The Science of Breathing
Breathing, called ventilation in western medical science, has two phases: inspiration and expiration. During inspiration, the diaphragm and the muscles between the ribs, specifically the external intercostals, contract. The diaphragm moves downward and the external intercostals pull the ribs up and out, thereby increasing the volume of the chest cavity. This increase in volume lowers the air pressure in the lungs relative to the air outside the body. Air flows from regions of high pressure to regions of low pressure, so air is drawn into the lungs via the nose or mouth. With expiration, the diaphragm and external intercostals relax, thereby decreasing the volume of and increasing the pressure within the chest cavity. Air is pushed from the lungs to restore the pressure equilibrium until it all starts again with the next inhalation.
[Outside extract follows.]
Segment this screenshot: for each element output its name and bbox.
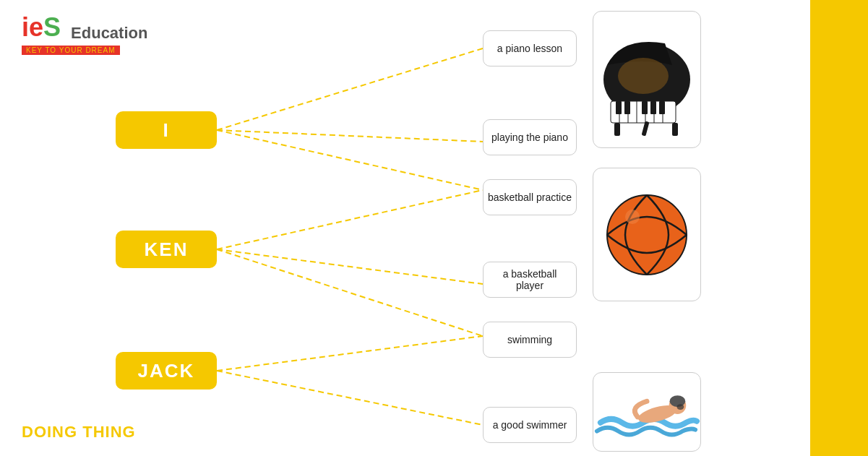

With each breath, respiration occurs. Respiration is the exchange of gases between the lungs and blood. The lungs are full of tiny capillaries containing blood from the pulmonary arteries. Oxygen from the air is loaded onto red blood cells and carbon dioxide is unloaded to be exhaled out of the body. This oxygenated blood flows back to the heart via pulmonary veins, which then pumps it out to the body. Oxygen is crucial for proper metabolism on a cellular level, while carbon dioxide is critical for achieving adequate pH levels in the body. In response to a change in blood gases, the pulmonary system adjusts breathing patterns to maintain a strict balance. Exercise, for example, raises carbon dioxide production and increases oxygen consumption. Should the available oxygen fail to meet the demand, energy production declines. Likewise, if carbon dioxide accumulates within the body without proper disposal, the blood becomes acidic and cellular damage occurs, leading to organ failure.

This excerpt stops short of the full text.